**EXERCISE PROMPT:** Copy out each line below that has the word "Guerra" in it.

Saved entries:
================================

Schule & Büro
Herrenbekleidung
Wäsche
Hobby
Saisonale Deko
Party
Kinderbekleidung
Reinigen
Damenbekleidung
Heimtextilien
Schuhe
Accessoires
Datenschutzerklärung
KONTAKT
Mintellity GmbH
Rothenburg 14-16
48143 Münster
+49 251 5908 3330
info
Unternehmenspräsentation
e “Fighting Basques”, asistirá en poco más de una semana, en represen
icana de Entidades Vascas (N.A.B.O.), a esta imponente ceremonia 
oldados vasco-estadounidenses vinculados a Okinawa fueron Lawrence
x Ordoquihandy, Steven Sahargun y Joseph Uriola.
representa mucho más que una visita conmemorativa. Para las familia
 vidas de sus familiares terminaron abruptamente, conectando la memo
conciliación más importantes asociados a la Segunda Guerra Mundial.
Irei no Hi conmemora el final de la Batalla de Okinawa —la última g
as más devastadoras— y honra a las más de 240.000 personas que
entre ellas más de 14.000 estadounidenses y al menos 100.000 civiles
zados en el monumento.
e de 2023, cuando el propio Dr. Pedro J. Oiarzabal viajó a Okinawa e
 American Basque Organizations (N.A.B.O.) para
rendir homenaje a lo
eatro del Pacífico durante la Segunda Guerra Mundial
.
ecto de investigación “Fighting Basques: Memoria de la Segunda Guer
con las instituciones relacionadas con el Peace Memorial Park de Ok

================================

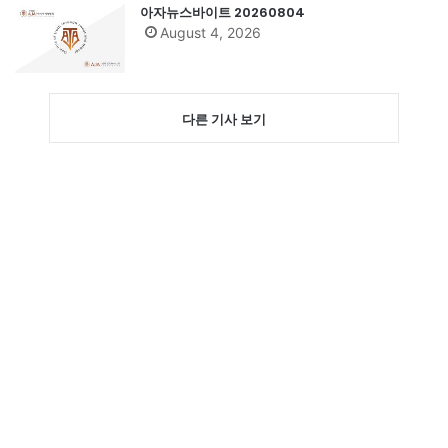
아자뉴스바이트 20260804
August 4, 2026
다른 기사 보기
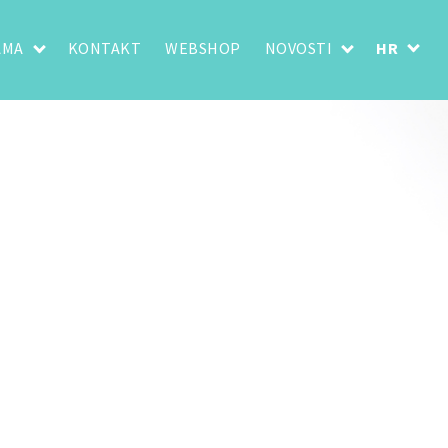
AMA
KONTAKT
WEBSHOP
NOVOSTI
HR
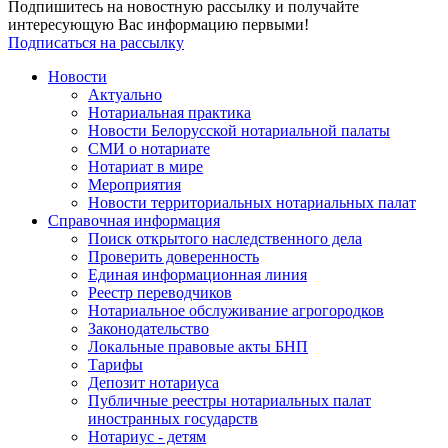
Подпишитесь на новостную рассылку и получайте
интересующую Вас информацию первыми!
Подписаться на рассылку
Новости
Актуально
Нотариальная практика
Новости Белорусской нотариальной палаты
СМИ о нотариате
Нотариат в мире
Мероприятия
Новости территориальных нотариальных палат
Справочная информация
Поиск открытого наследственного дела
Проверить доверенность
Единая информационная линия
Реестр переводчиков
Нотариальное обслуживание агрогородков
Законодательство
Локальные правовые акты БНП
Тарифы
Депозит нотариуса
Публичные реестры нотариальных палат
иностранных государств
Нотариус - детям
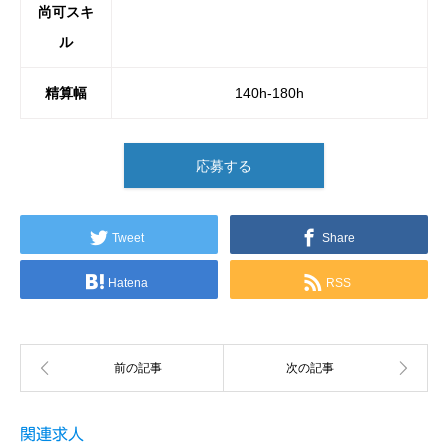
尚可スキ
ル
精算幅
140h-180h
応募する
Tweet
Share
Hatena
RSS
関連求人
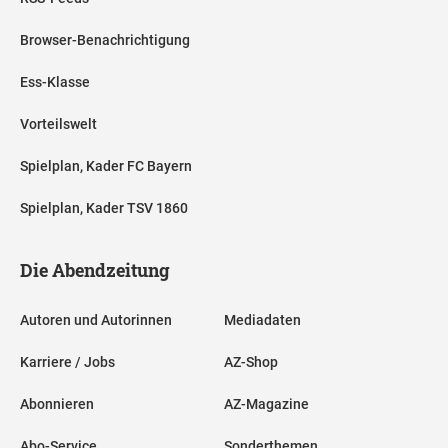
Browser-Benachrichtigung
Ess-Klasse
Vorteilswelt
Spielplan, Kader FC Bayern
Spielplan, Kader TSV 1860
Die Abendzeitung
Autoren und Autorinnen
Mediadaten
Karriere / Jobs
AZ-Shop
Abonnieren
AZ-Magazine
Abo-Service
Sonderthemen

================================

**TASK ANSWER:**
conciliación más importantes asociados a la Segunda Guerra Mundial.
eatro del Pacífico durante la Segunda Guerra Mundial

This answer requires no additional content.